Mas eu preferiria cem vezes mais uma jovem simples e grosseiramente educada, a uma jovem culta e enfatuada, que viesse estabelecer no lar um tribunal de literatura de que seria presidenta. Uma mulher assim é o flagelo do marido, dos filhos, dos amigos, dos criados, de todo mundo. Do alto do seu gênio, ela desdenha todos os seus deveres de mulher, e começa sempre por se faze homem à maneira de Mlle de l’Enclos[4]. Fora de casa ela é sempre ridícula e mui justamente criticada, pois não se pode deixar de sê-lo quando se sai de sua condição e não se é feito para a que se quer ter. Todas essas mulheres de grandes talentos só aos tolos impressionam. Sabe-se sempre quem é o artista ou o amigo que maneja a pena ou o pincel quando trabalham; sabe-se qual o homem de letras que lhes dita em segredo seus oráculos. Toda essa charlatanice é indigna de uma mulher honesta. E, ainda que tenha verdadeiro talento, sua pretensão o avilta. Sua dignidade está em ser ignorada, sua glória na estima de seu marido; seus prazeres na honra de sua família. Leitores, apelo para os vossos próprios testemunhos, sede de boa-fé: que mais vos dá melhor impressão de uma mulher ao entrardes no seu quarto, que voz faz tratá-la com mais respeito, vê-la ocupada nos trabalhos de seu sexo, nos cuidados de seu lar, cercada de roupas das crianças, ou encontra-la escrevendo versos no toucador, cercada de brochuras de toda espécie e de cartõezinhos pintados de todas as cores? Toda jovem letrada permanecerá solteira a vida inteira, em só havendo homens sensatos na terra.

Notas
[1] Mais do pensamento de Jean-Jacques Rousseau sobre as mulheres pode ser lido na partícula bônus ao final deste texto, em trechos selecionados de Emílio, ou da Educação.
[2] Tradução própria.
[3] Tradução própria.
[4] Referência a Ninon de Lenclos, famosa e respeitada escritora e cortesã francesa do século XVII. Rousseau ridiculariza a mulher intelectual que, em sua obra é personificada por Ninon de Lenclos (Woman, Power and the Politics of Everyday Live, Mira Morgenstern, 2002, em Feminist Interpretations of Jean-Jacques Rousseau, editora Lynda Lange, PA, The Pensylvania State Univesity Press, nota 62 à página 143).

Referências
Biroli, F. (2018). Aula 1 | DIVISÂO SEXUAL DO TRABALHO. Curso: Feminismo e democracia. São Paulo: Boitempo. Fonte: https://www.youtube.com/watch?v=EWM3X-BMbQg
de Gouges, O. (1791). DECLARACIÓN DE LOS DERECHOS DE LA MUJER Y LA CIUDADANA. Obtenido de http://catedraunescodh.unam.mx/catedra/catedra/materiales/u1_cuaderno2_trabajo.pdf
Quartim de Moraes, M. (2016). Prefácio. Em M. Wollstonecraft, Reivindicação dos Direitos da Mulher (pp. 7-16). São Paulo: Boitempo.

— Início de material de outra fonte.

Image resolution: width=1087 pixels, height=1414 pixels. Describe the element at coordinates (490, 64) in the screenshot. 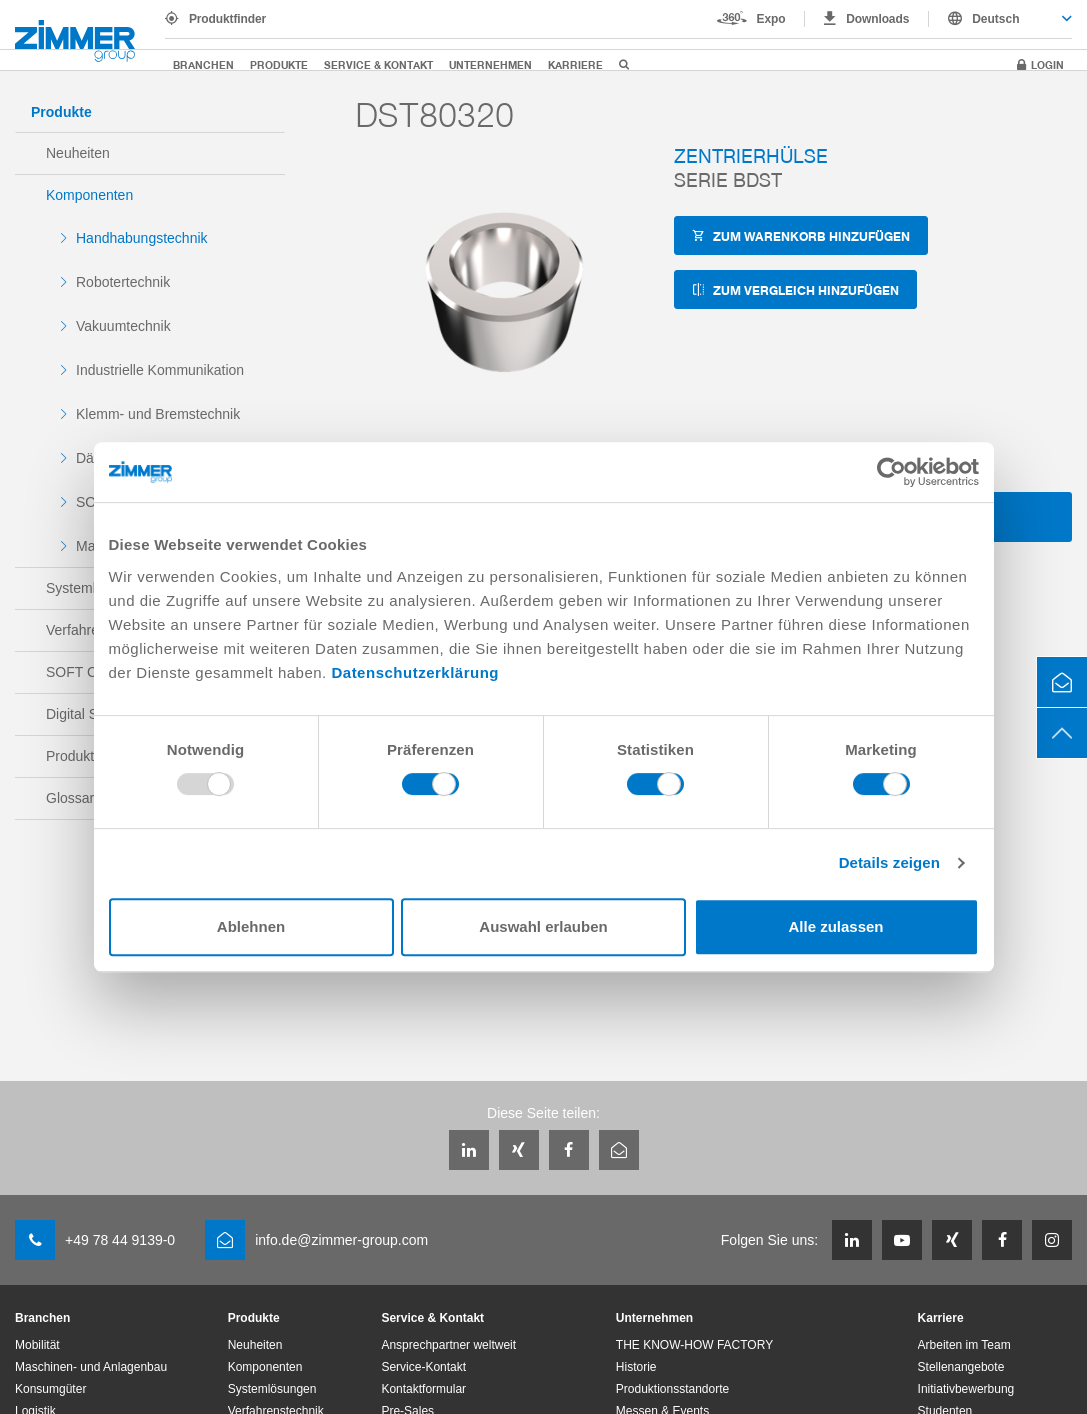 I see `Unternehmen` at that location.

Rousseau, J.-J. (1995, texto original de 1762).Emilio, ou da Educação. (S. Milliet, Trad.) Rio de Janeiro: Bertrand Brasil.
Saez, E., Montero, M. (Produtores), & Alvarez, E. (Diretor). (1991).La Mujer en La Revolución Francesa, de los salones a la guillotina [Filme Cinematográfico]. España.
Valcárcel, A. (2000). La memoria colectiva y los retos del feminismo. En A. Valcárcel, & R. Romero, Los desafios del feminismo ante el siglo XXI. Sevilla: Instituto Andaluz de la Mujer.
Wollstonecraft, M. (2016 – original de 1792).Reivindicação dos Direitos da Mulher. São Paulo: Boitempo.